At Nukus, the old cholinesterase method was used, and the faulty analysis it gave could well have been the main cause of failure. However, you can’t exclude the possibility that the military authorities were opposed to promoting A-230 as a chemical agent.
Before that I was already aware of a number of cases in which the military had some field analysis results adjusted downwards. This information came from a number of sources, including GOSNIIOKhT employees.
The situation dramatically improved in 1986, when Bogomazov was appointed Research Director in charge of all testing carried out by GOSNIIOKhT on the Nukus site. At that time he began working there on a regular basis. With his characteristic energy, Bogomazov had the test site provided with all the necessary equipment and instruments. It was staffed with the best specialists in analytical control, who were using chromatography for the analysis of samples on the highest scale. Sometimes the number of samples reached one thousand. The specialists who were sent to work in Nukus from GOSNIIOKhT and its branches saw their salaries raised.
Bogomazov quickly found a common language with the military people, as he had known many of them since his student days at MACD.
Possibly he could manipulate test results himself and adjust them upwards. However, I knew that the fate of the tests would not be decided by Bogomazov’s ability to manipulate the facts, but by more practical considerations. The military-chemical complex was badly in need of a stimulating factor, as Mikhail Gorbachev declared under perestroika.
If some sensational result was achieved by the military-chemical complex, this could engender such a stimulating factor, but that was possible only through close cooperation between civilian and the military leaders of the military-chemical complex.
In 1987, Petrunin announced at a party meeting that GOSNIIOKhT had achieved such a sensational success, one which only could happen once in every 40 years. He said the success could be called ground-breaking without any exaggeration.
At that meeting Bogomazov was sitting solemnly at the presidium, literally shining with happiness. He was so overcome with emotion that he occasionally closed his eyes for a long time. Almost everyone present at the meeting assumed that Petrunin was talking about the successful completion of tests on the new chemical agent A-230.
Still, I think that more than a few of the people present wondered: Why do we need all of that, when our country is suffering from acute shortages and everything is on the slippery slope down to Hell?
My story about Bogomazov would not be complete, if I didn’t tell you about his downfall.
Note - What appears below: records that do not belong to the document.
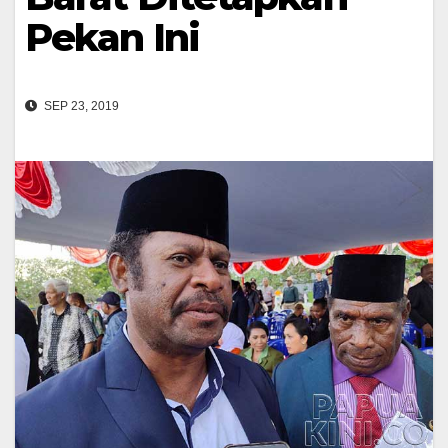
Pekan Ini
SEP 23, 2019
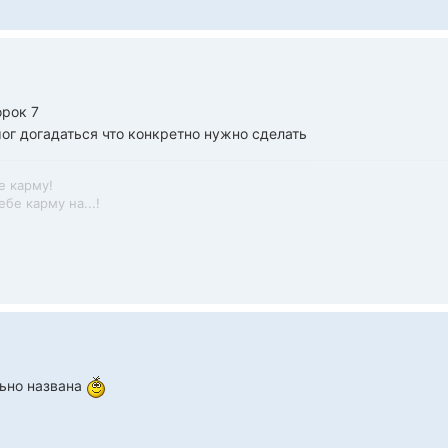
орок 7
смог догадаться что конкретно нужно сделать
е карму!
бе карму на...!
льно названа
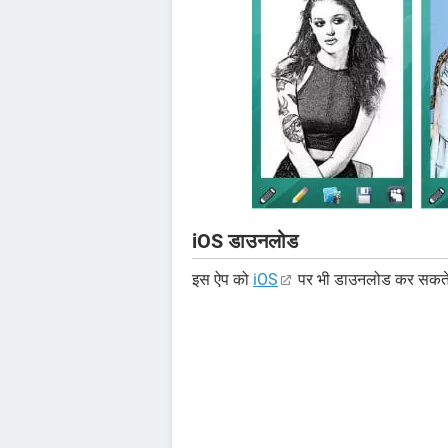
iOS डाउनलोड
इस ऐप को
iOS
पर भी डाउनलोड कर सकते ह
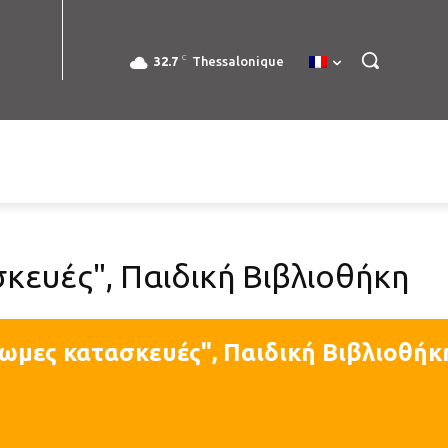
C
32.7
Thessalonique
ευές", Παιδική Βιβλιοθήκη
ωμες κατασκευές", Παιδική Βιβλιοθήκ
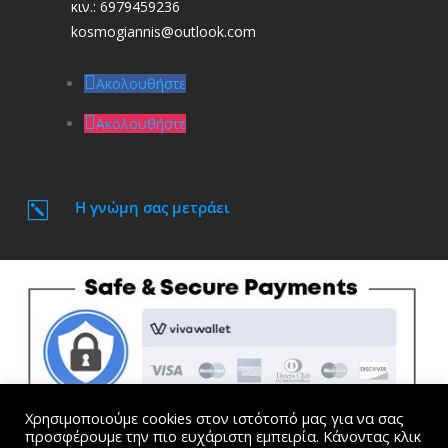
κιν.: 6979459236
kosmogiannis@outlook.com
Ακολουθήστε
Ακολουθήστε
Η γνώμη σας μετράει
k
Χρησιμοποιούμε cookies στον ιστότοπό μας για να σας
προσφέρουμε την πιο ευχάριστη εμπειρία. Κάνοντας κλικ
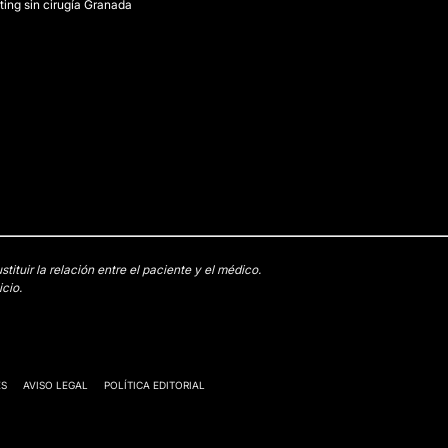
fting sin cirugía Granada
tuir la relación entre el paciente y el médico.
cio.
ES
AVISO LEGAL
POLÍTICA EDITORIAL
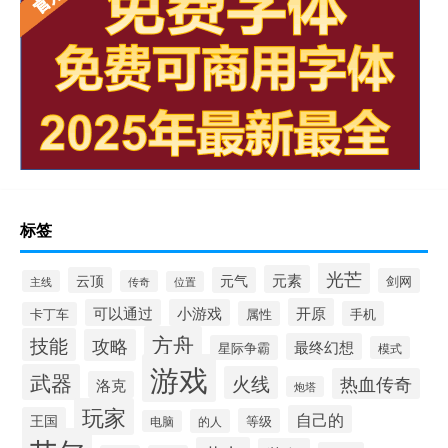
标签
光芒
元素
云顶
元气
剑网
主线
传奇
位置
开原
可以通过
小游戏
属性
手机
卡丁车
方舟
技能
攻略
最终幻想
星际争霸
模式
游戏
武器
火线
热血传奇
洛克
炮塔
玩家
自己的
王国
等级
的人
电脑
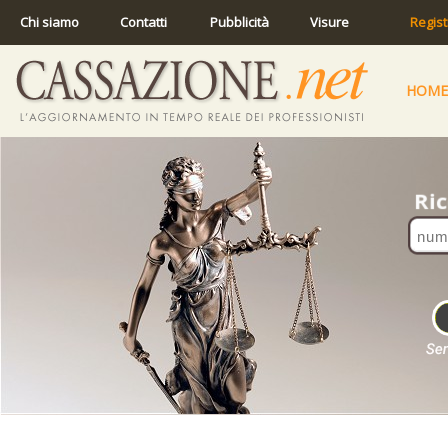
Chi siamo
Contatti
Pubblicità
Visure
Regist
HOME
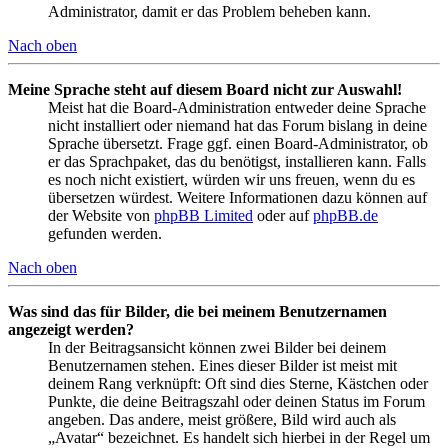
Administrator, damit er das Problem beheben kann.
Nach oben
Meine Sprache steht auf diesem Board nicht zur Auswahl!
Meist hat die Board-Administration entweder deine Sprache
nicht installiert oder niemand hat das Forum bislang in deine
Sprache übersetzt. Frage ggf. einen Board-Administrator, ob
er das Sprachpaket, das du benötigst, installieren kann. Falls
es noch nicht existiert, würden wir uns freuen, wenn du es
übersetzen würdest. Weitere Informationen dazu können auf
der Website von
phpBB Limited
oder auf
phpBB.de
gefunden werden.
Nach oben
Was sind das für Bilder, die bei meinem Benutzernamen
angezeigt werden?
In der Beitragsansicht können zwei Bilder bei deinem
Benutzernamen stehen. Eines dieser Bilder ist meist mit
deinem Rang verknüpft: Oft sind dies Sterne, Kästchen oder
Punkte, die deine Beitragszahl oder deinen Status im Forum
angeben. Das andere, meist größere, Bild wird auch als
„Avatar“ bezeichnet. Es handelt sich hierbei in der Regel um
Bogomazov achieved the height of his success in those days, but his active nature would not let him rest on his laurels. Time was working against him at GOSNIIOKhT, and his envious colleagues, and especially his boss Nikolai Kuznetsov, could not bear their lucky colleague’s success any more. Little by little, Bogomazov was pushed away from other promising research projects, in particular from testing the new binary weapons.